The unique event has gone on for 75 years. Organizers weren’t going to be stopped by an oil spill, even one that hurt the seafood industry. ‘We’re going to overcome this,’ says the festival king.

After the BP oil spill, the organizers of one of America’s more unusual civic celebrations began fielding the phone calls, the ones that invariably asked: Are you really going to have it this year?
In response, they erected a big billboard on U.S. 90 as it winds west from New Orleans through the heart of Cajun country.
“YES,” the sign said. “We Are Having 75th Annual Shrimp and Petroleum Festival.”
Morgan City’s civic leaders never doubted they would green-light their paean to crustaceans and crude, even though one of the featured industries has been threatening, of late, to wipe the other one out.
“We still need both,” said Lee Darce, assistant director and vendor chairwoman of the festival, as she drove a golf cart on this muggy September Sunday among busy booths hawking boiled shrimp, shrimp on a stick, bacon-wrapped shrimp and shrimp etouffee. “That’s what makes our community. That’s our lifeblood.”
In Morgan City, a community of 12,700 on the banks of the Atchafalaya River, fishing and offshore oil-related industries are of paramount economic importance and are deeply intertwined. Many offshore oil workers fish for extra income on the side. Businessmen like Al Adams III — the owner of a boat transmission company and this year’s shrimp and petroleum king — serve fishermen and offshore companies.
Mayor Tim Matte is aware that the festival can seem pretty weird to outsiders. “But we’ve always thought it’s unusual that they think it’s unusual,” he said. “As far as the workers are concerned, there’s always been a kinship of working over the water.”

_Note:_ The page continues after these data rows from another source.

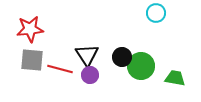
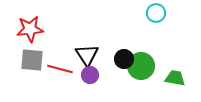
black circle: moved 2 px right, 2 px down
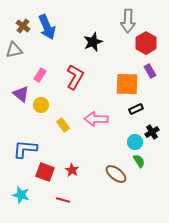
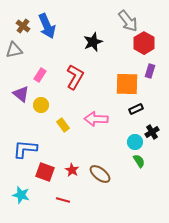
gray arrow: rotated 40 degrees counterclockwise
blue arrow: moved 1 px up
red hexagon: moved 2 px left
purple rectangle: rotated 48 degrees clockwise
brown ellipse: moved 16 px left
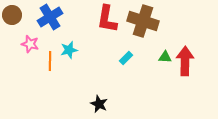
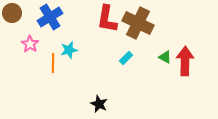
brown circle: moved 2 px up
brown cross: moved 5 px left, 2 px down; rotated 8 degrees clockwise
pink star: rotated 18 degrees clockwise
green triangle: rotated 24 degrees clockwise
orange line: moved 3 px right, 2 px down
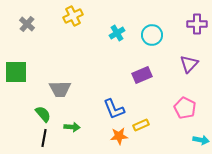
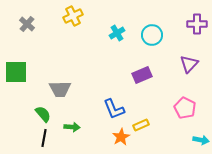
orange star: moved 2 px right, 1 px down; rotated 24 degrees counterclockwise
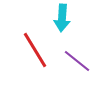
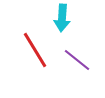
purple line: moved 1 px up
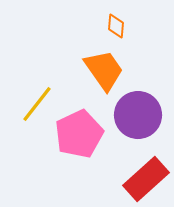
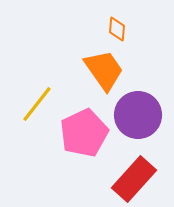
orange diamond: moved 1 px right, 3 px down
pink pentagon: moved 5 px right, 1 px up
red rectangle: moved 12 px left; rotated 6 degrees counterclockwise
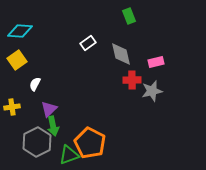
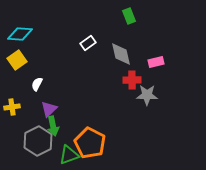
cyan diamond: moved 3 px down
white semicircle: moved 2 px right
gray star: moved 5 px left, 4 px down; rotated 15 degrees clockwise
gray hexagon: moved 1 px right, 1 px up
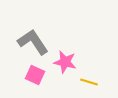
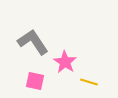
pink star: rotated 20 degrees clockwise
pink square: moved 6 px down; rotated 12 degrees counterclockwise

Matte and others say the oil spill, instead of smothering this year’s festivities, has infused them with a new intensity: a yearning for catharsis after a soul-crushing summer, a hope for a return to a lost harmony between the two industries, and a celebration of a culture that is resilient enough to withstand the worst.
“There’s a spirit here that we’re going to overcome this,” said Adams, carrying his king’s crown on the city docks Sunday morning.